Goldman Sachs Group Inc. economists said Friday they now expect the coronavirus to inflict a "short-lived global contraction" on the world economy that forces the Fed to slash interest rates by 75 basis points over the first half of this year.

"It's doubtless that markets will power the Fed to cut even earlier than the March 18 assembly, and the query is, will that matter?"

"An emergency rate cut is unlikely, as these are rare".

He has acknowledged the epidemic will likely prevent U.S. growth from reaching three percent in 2020, as he had promised, but on Friday said the stock markets will recover if he is reelected.

"I wouldn't want to prejudge the March meeting", he told reporters.

Goushi Kataoka, one of the most dovish members of the BOJ's nine-member board, said he saw no immediate need to take monetary policy action in response to the virus outbreak. That would lower overall gross domestic product by 0.2 percentage points, to 1.8%.
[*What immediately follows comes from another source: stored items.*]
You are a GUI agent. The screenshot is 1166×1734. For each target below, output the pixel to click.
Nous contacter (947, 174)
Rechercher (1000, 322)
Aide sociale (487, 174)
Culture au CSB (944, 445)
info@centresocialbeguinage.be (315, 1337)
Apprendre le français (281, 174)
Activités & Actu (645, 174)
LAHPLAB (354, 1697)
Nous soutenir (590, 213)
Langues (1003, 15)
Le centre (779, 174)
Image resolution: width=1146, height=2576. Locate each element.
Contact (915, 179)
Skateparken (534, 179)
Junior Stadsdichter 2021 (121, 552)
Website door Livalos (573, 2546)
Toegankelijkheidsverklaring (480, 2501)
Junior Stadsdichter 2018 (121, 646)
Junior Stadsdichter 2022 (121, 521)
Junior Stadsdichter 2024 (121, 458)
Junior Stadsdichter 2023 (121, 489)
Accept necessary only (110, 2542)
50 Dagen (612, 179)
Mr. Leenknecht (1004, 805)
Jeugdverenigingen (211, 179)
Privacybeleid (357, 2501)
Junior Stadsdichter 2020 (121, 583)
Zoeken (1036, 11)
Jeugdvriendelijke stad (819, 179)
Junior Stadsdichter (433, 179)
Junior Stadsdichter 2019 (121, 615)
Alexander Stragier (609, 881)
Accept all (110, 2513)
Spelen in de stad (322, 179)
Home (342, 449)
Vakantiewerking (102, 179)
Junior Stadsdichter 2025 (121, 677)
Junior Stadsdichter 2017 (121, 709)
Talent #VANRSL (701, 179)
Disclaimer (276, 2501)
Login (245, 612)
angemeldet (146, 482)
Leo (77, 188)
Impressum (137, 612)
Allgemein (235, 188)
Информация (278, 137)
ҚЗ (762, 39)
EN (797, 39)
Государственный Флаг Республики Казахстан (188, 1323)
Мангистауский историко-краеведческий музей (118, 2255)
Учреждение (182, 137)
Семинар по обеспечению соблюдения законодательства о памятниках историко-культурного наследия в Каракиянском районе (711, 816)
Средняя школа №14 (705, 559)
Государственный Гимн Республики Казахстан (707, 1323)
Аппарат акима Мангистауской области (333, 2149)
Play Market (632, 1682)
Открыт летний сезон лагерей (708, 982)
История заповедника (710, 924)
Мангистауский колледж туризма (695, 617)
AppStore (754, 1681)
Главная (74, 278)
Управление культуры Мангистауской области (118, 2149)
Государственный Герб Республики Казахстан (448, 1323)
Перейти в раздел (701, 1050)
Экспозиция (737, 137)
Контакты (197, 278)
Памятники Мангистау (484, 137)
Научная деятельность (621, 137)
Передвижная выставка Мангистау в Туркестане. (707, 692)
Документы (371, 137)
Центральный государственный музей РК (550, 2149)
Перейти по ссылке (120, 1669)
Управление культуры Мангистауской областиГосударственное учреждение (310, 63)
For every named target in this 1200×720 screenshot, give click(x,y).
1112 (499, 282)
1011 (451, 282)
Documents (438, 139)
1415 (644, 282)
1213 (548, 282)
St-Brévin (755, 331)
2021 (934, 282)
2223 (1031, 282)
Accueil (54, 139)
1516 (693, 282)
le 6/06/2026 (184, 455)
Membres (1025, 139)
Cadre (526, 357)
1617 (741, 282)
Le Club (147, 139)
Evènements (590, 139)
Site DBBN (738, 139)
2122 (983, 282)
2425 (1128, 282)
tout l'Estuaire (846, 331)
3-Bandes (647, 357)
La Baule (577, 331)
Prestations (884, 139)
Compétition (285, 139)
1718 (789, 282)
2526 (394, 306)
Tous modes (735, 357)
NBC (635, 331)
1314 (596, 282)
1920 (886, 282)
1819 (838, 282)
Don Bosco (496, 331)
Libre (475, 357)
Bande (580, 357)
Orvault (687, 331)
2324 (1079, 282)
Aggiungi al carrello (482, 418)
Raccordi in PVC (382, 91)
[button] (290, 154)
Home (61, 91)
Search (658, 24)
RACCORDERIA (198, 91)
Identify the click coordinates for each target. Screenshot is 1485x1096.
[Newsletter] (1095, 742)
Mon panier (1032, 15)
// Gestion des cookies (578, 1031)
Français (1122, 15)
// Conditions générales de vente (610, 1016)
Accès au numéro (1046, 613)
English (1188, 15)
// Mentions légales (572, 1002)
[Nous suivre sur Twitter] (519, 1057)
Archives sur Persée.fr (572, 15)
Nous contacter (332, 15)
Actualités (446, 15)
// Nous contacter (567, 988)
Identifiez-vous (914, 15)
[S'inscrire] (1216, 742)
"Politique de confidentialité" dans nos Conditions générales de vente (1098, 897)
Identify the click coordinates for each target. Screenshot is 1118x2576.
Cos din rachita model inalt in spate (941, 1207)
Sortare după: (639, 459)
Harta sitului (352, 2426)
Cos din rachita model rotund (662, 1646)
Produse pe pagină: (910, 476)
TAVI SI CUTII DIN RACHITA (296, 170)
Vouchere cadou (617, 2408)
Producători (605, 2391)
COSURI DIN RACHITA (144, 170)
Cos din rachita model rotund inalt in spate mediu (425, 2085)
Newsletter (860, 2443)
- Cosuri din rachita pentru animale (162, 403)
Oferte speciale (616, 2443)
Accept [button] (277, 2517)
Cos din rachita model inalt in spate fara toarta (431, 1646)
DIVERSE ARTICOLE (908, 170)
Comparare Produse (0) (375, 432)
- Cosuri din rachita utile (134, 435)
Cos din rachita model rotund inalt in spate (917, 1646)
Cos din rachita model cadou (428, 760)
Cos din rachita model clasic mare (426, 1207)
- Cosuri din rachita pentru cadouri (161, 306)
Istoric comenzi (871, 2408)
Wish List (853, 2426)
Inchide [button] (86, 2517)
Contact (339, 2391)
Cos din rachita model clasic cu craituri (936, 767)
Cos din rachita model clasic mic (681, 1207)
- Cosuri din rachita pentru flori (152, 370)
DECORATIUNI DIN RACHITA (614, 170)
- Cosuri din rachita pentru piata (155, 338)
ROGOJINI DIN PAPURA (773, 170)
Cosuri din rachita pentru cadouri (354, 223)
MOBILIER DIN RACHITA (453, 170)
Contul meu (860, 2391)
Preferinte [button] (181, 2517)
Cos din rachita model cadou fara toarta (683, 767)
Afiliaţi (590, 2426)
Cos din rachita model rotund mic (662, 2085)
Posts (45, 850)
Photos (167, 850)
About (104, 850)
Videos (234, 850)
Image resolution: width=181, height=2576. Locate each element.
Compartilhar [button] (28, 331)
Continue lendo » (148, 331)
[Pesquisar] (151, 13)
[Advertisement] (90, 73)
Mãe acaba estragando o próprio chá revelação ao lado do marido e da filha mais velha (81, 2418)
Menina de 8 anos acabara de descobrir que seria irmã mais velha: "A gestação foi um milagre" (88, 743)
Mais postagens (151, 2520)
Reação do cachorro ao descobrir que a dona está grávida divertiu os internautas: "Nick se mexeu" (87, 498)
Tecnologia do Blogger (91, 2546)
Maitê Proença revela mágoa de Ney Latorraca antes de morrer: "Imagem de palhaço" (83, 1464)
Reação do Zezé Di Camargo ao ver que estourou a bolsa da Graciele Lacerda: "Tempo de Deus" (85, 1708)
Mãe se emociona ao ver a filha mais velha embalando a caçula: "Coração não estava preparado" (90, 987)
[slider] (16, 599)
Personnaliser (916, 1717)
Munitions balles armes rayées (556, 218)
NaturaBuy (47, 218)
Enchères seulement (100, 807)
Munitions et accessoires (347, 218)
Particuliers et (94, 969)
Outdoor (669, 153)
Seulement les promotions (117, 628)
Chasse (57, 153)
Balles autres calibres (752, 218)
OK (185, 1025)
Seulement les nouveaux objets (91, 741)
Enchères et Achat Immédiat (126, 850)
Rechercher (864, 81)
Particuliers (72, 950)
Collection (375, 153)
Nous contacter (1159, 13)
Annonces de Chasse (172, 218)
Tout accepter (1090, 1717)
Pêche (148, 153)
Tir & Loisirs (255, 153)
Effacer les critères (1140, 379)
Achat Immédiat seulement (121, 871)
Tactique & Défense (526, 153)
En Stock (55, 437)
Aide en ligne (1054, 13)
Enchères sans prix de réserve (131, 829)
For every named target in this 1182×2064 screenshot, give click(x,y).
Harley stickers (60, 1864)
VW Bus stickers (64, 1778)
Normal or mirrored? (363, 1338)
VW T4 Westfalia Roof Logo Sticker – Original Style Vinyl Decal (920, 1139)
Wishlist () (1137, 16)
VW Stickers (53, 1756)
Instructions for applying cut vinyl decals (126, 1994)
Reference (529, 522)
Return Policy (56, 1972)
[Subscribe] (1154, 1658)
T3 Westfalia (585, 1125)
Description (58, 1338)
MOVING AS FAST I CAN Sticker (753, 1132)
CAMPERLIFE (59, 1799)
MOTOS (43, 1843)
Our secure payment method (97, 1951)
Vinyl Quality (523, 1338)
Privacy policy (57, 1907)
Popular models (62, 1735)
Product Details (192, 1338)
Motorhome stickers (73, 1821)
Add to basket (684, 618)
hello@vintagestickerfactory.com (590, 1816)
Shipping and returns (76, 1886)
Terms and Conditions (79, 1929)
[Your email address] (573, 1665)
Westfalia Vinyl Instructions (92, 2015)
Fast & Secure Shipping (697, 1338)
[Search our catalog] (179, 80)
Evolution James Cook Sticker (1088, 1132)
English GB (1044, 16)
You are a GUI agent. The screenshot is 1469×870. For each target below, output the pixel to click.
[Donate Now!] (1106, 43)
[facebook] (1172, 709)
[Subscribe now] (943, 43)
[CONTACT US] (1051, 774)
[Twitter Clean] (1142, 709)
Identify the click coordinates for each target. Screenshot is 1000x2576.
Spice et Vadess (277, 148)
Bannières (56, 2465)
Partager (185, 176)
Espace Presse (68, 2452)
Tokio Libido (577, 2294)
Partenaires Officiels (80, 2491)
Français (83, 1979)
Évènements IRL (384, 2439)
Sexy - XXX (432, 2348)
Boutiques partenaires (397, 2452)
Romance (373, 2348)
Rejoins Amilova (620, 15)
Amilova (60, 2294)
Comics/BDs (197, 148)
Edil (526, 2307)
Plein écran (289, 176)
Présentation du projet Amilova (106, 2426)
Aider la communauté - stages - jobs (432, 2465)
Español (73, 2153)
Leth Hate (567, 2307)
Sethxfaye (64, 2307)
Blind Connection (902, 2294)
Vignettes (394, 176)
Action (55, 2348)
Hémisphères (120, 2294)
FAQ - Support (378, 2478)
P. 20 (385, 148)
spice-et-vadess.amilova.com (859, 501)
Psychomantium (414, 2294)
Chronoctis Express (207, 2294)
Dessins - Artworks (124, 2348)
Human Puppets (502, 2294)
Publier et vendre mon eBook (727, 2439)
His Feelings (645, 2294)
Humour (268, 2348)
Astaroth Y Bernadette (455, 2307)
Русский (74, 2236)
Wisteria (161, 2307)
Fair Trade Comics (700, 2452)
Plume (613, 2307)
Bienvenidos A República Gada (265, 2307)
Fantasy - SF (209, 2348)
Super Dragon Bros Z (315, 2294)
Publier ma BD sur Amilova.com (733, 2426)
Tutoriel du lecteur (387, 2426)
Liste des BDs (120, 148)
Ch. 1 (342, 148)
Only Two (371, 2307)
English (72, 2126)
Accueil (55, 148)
"I hope the Fed gets involved, I am not a big fan of the Fed, they make a lot of mistakes", said Trump before departing for his rally in North Charleston, South Carolina. Then again, it's not a usual even to see the stock market fall 10% in just six trading days along with record low long-term Treasury yields. "The best idea is to focus on public health".

The Dow Jones Industrial Average fell more than 3,500 points in its worst week since the 2008 financial crisis.